昨晚的突发情况还历历在目,当时被那个变态吓到腿软,见到周序砚的时候,她内心的五味杂陈无法用语言描述,就像是窒息濒临死亡的人突然带上氧气罩。
她在房间里换了身衣服,慢吞吞地整理好心绪才出去,听到厨房碗碟碰撞的声音,好奇地转过头。
周序砚上身穿了件白色的针织衫,袖子挽到小臂,腕骨微凸的手拿着一把刀,正埋头切着吐司。
“哇,周序砚,你在给我做早餐吗?”她趿拉着拖鞋过去,厚着脸皮说。
他从岛台看过来,轻笑一声,“你没胃口?那算了,我自己吃。”
盛念愣了下,瞪大眼睛惊喜的样子,“专门为我做的?天呐,太令人感动了。”
“对碳水化合物过敏?真是可怜,你怎么长这么大的?”
盛念看着他从容不迫的样子鼓了鼓腮帮子,轻哼了声,“真幼稚!”
周序砚轻笑,端着盘子放在她面前,又递了杯牛奶,伸手揉搓了两下她的发顶。
“吃吧。”他的嗓音透着无奈,“待会儿把药给吃了。”
刚还生着气的人,一下子笑出声,拿起面包小口咬了下,“生病了就能吃到你专门为我做的爱心早餐,我大概能天天生病。”
她知道他是出于人道主义才照顾她,但心里还是感激涕零,能受到他照顾的人可不多。
“你到底是想吃我做的早餐,还是想趁机揩我油?”周序砚似笑非笑地盯着她看。
盛念一口面包差点被噎住,忙喝了口牛奶冲下去,两颊涨红,惊慌地望向他。
“昨、昨晚,我又干什么不得了的事了?”
他抿了抿唇,唇角勾起一抹好看的弧度,“倒也没有,只是拉着我不让我走,还说想我。
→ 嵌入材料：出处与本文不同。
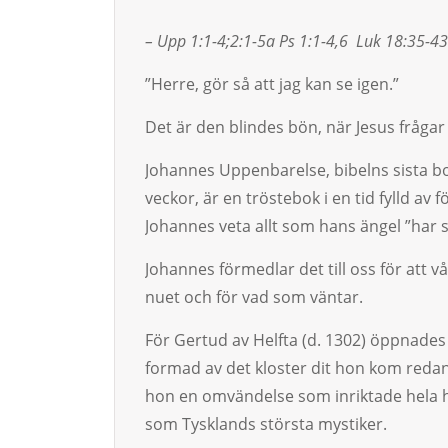
– Upp 1:1-4;2:1-5a Ps 1:1-4,6 Luk 18:35-43
”Herre, gör så att jag kan se igen.”
Det är den blindes bön, när Jesus frågar
Johannes Uppenbarelse, bibelns sista bok,
veckor, är en tröstebok i en tid fylld av f
Johannes veta allt som hans ängel ”har s
Johannes förmedlar det till oss för att 
nuet och för vad som väntar.
För Gertud av Helfta (d. 1302) öppnade
formad av det kloster dit hon kom re­da
hon en om­vän­delse som inriktade hela h
som Tysklands största mystiker.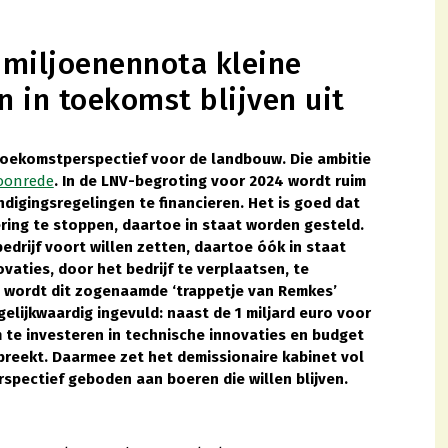
 miljoenennota kleine
n in toekomst blijven uit
toekomstperspectief voor de landbouw. Die ambitie
oonrede
. In de LNV-begroting voor 2024 wordt ruim
digingsregelingen te financieren. Het is goed dat
oering te stoppen, daartoe in staat worden gesteld.
edrijf voort willen zetten, daartoe óók in staat
vaties, door het bedrijf te verplaatsen, te
g wordt dit zogenaamde ‘trappetje van Remkes’
elijkwaardig ingevuld: naast de 1 miljard euro voor
m te investeren in technische innovaties en budget
reekt. Daarmee zet het demissionaire kabinet vol
spectief geboden aan boeren die willen blijven.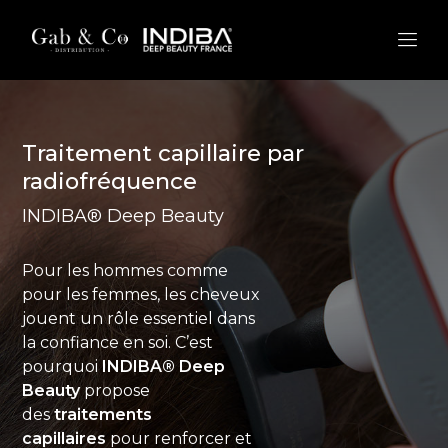
Traitement capillaire par
radiofréquence
INDIBA® Deep Beauty
Pour les hommes comme
pour les femmes, les cheveux
jouent un rôle essentiel dans
la confiance en soi. C’est
pourquoi
INDIBA® Deep
Beauty
propose
des
traitements
capillaires
pour renforcer et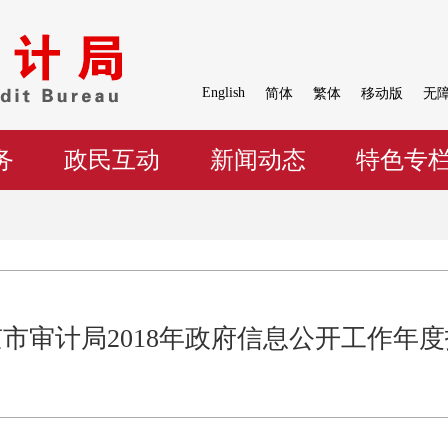
English
简体
繁体
移动版
无
务
政民互动
新闻动态
特色专
市审计局2018年政府信息公开工作年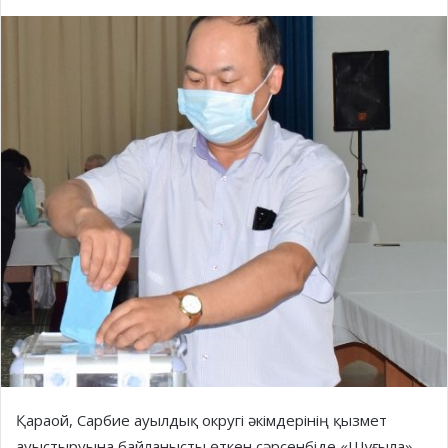
Қараой, Сарбие ауылдық округі әкімдерінің қызмет
ауыстыруына байланысты өткен сәрсенбіде «Шұғыла»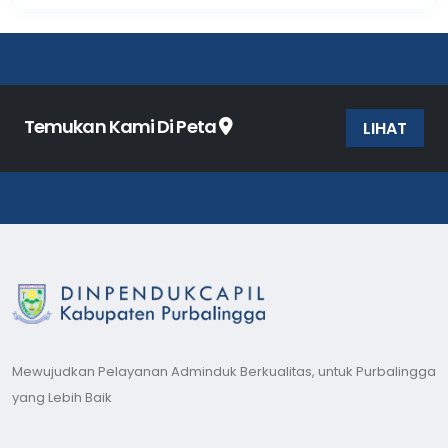
Temukan Kami Di Peta
LIHAT
Mewujudkan Pelayanan Adminduk Berkualitas, untuk Purbalingga
yang Lebih Baik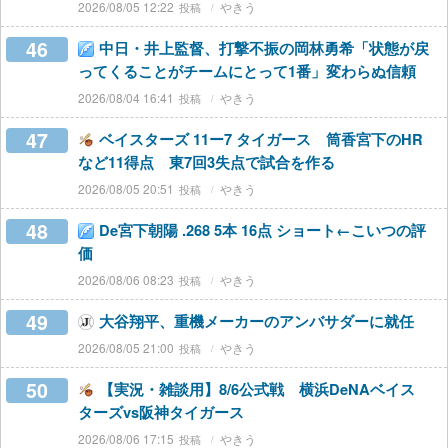
2026/08/05 12:22
やきう
46
中日・井上監督、打撃不振の岡林勇希「状態が戻
ってくることがチームにとって1番」変わらぬ信頼
2026/08/04 16:41
やきう
47
ベイスターズ 11ー7 タイガース 筒香宮下のHR
など11得点 東7回3失点で試合を作る
2026/08/05 20:51
やきう
48
De宮下朝陽 .268 5本 16点 ショート←こいつの評
価
2026/08/06 08:23
やきう
49
大谷翔平、重機メーカーのアンバサダーに就任
2026/08/05 21:00
やきう
50
【実況・雑談用】8/6公式戦 横浜DeNAベイス
ターズvs阪神タイガース
2026/08/06 17:15
やきう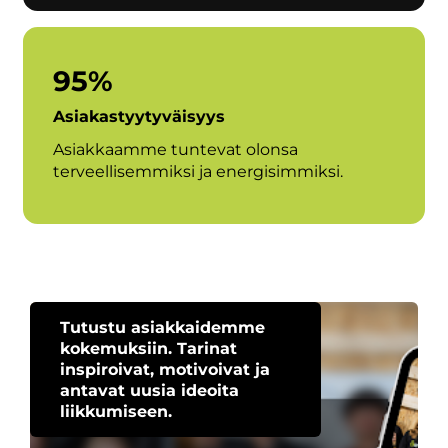
95%
Asiakastyytyväisyys
Asiakkaamme tuntevat olonsa
terveellisemmiksi ja energisimmiksi.
Tutustu asiakkaidemme
kokemuksiin. Tarinat
inspiroivat, motivoivat ja
antavat uusia ideoita
liikkumiseen.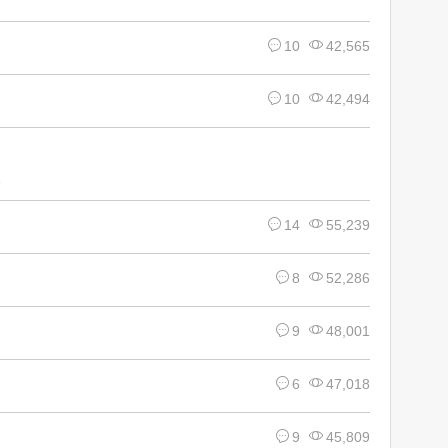
10
42,565
10
42,494
14
55,239
8
52,286
9
48,001
6
47,018
9
45,809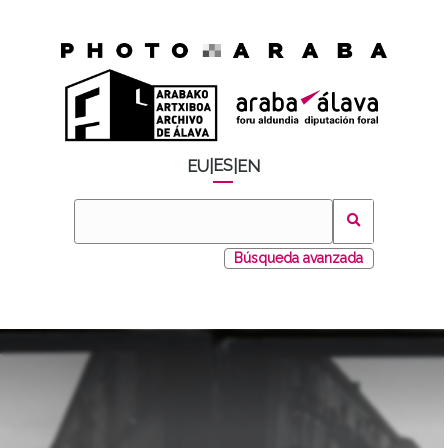
ES
EU
|
|
EN
Búsqueda avanzada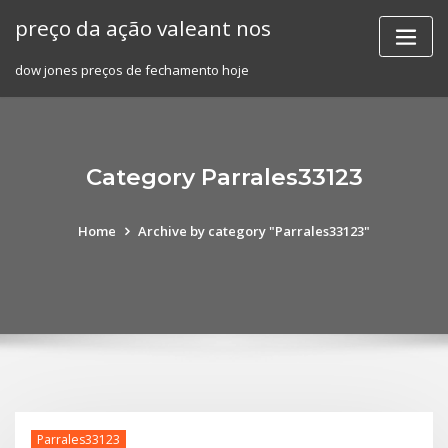
Skip
preço da ação valeant nos
to
content
dow jones preços de fechamento hoje
Category Parrales33123
Home
Archive by category "Parrales33123"
Parrales33123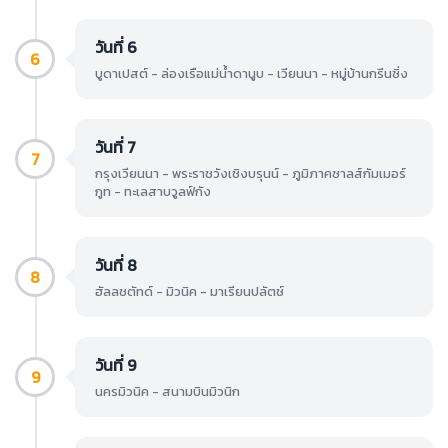
วันที่ 6
6
บูดาเปสต์ - ล่องเรือแม่น้ำดานูบ - เวียนนา - หมู่บ้านกรีนซิ่ง
วันที่ 7
7
กรุงเวียนนา - พระราชวังเชิงบรุนน์ - ภูมิภาคซาลส์กัมเมอร์
กูท - ทะเลสาบวูลฟ์กัง
วันที่ 8
8
ฮัลลชตัทด์ - มิวนิค - มาเรียนปลัตช์
วันที่ 9
9
นครมิวนิค - สนามบินมิวนิก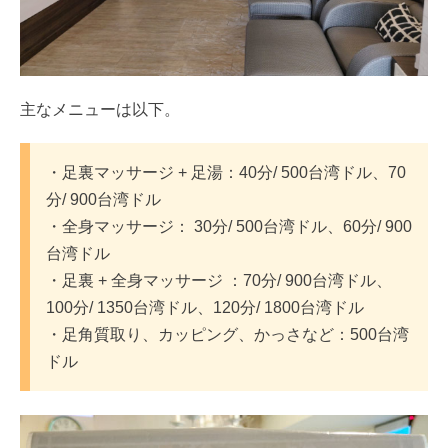
主なメニューは以下。
・足裏マッサージ + 足湯：40分/ 500台湾ドル、70
分/ 900台湾ドル
・全身マッサージ： 30分/ 500台湾ドル、60分/ 900
台湾ドル
・足裏 + 全身マッサージ ：70分/ 900台湾ドル、
100分/ 1350台湾ドル、120分/ 1800台湾ドル
・足角質取り、カッピング、かっさなど：500台湾
ドル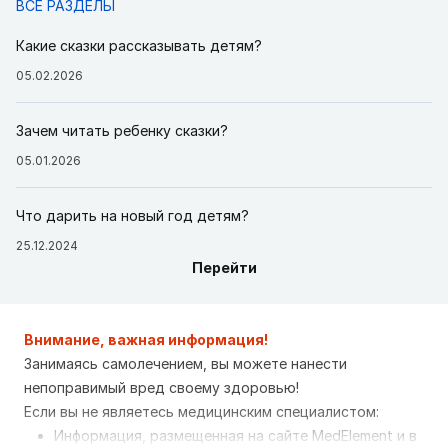
ВСЕ РАЗДЕЛЫ
Какие сказки рассказывать детям?
05.02.2026
Зачем читать ребенку сказки?
05.01.2026
Что дарить на новый год детям?
25.12.2024
Перейти
Внимание, важная информация!
Занимаясь самолечением, вы можете нанести
непоправимый вред своему здоровью!
Если вы не являетесь медицинским специалистом:
Информация, размещенная на сайте MedElement и в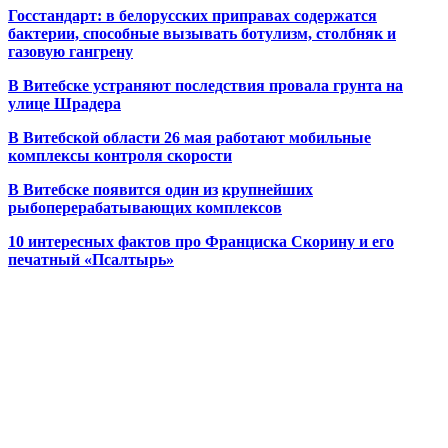
Госстандарт: в белорусских приправах содержатся
бактерии, способные вызывать ботулизм, столбняк и
газовую гангрену
В Витебске устраняют последствия провала грунта на
улице Шрадера
В Витебской области 26 мая работают мобильные
комплексы контроля скорости
В Витебске появится один из
крупнейших
рыбоперерабатывающих комплексов
10 интересных фактов про Франциска Скорину и его
печатный «Псалтырь»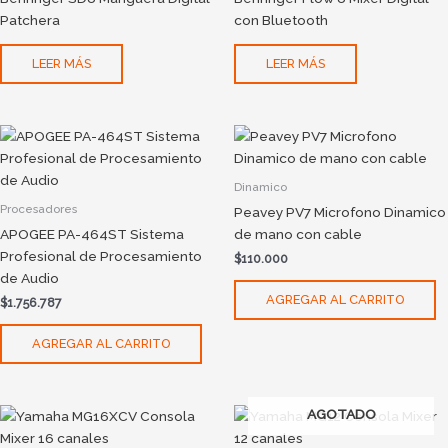
Patchera
con Bluetooth
LEER MÁS
LEER MÁS
Dinamico
Procesadores
Peavey PV7 Microfono Dinamico
APOGEE PA-464ST Sistema
de mano con cable
Profesional de Procesamiento
$
110.000
de Audio
AGREGAR AL CARRITO
$
1.756.787
AGREGAR AL CARRITO
AGOTADO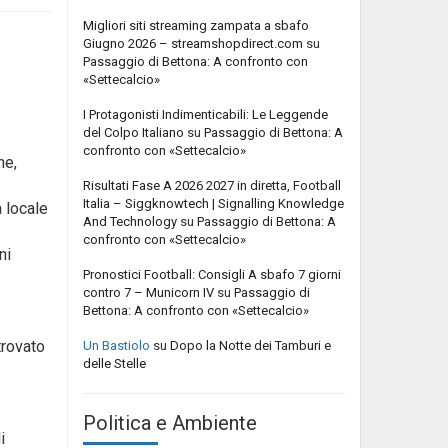
Migliori siti streaming zampata a sbafo
Giugno 2026 – streamshopdirect.com
su
Passaggio di Bettona: A confronto con
«Settecalcio»
I Protagonisti Indimenticabili: Le Leggende
del Colpo Italiano
su
Passaggio di Bettona: A
confronto con «Settecalcio»
he,
Risultati Fase A 2026 2027 in diretta, Football
Italia – Siggknowtech | Signalling Knowledge
a locale
And Technology
su
Passaggio di Bettona: A
confronto con «Settecalcio»
ni
Pronostici Football: Consigli A sbafo 7 giorni
contro 7 – Municorn IV
su
Passaggio di
Bettona: A confronto con «Settecalcio»
trovato
Un Bastiolo
su
Dopo la Notte dei Tamburi e
delle Stelle
Politica e Ambiente
i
”
这两句她隐约记得,都怪当时身体不舒服头脑也不清醒,大半夜EMO太伤怀才说出那种话,“还、还有吗?”
“还有?”周序砚嘶了声,像是在回想,“你还说你恨不得立马公开我们的关系,狠狠打那些不长眼的人的脸,要让他们付出百倍的代价……”
“咳咳咳——”
盛念猛咳了几声,捂着嘴,错愕地看着他投向看好戏的目光。
“我真说这种话了?”
周序砚挑了挑眉,“嗯哼。”
“我肯定是脑子烧坏了。”她吸气,完全没印象,眼睛眯了眯,尴尬地抿着唇。
“那个,你别在意啊,可能有些时候我看上去不太正常,但我心眼是好的,绝对不会做伤害你的事情。”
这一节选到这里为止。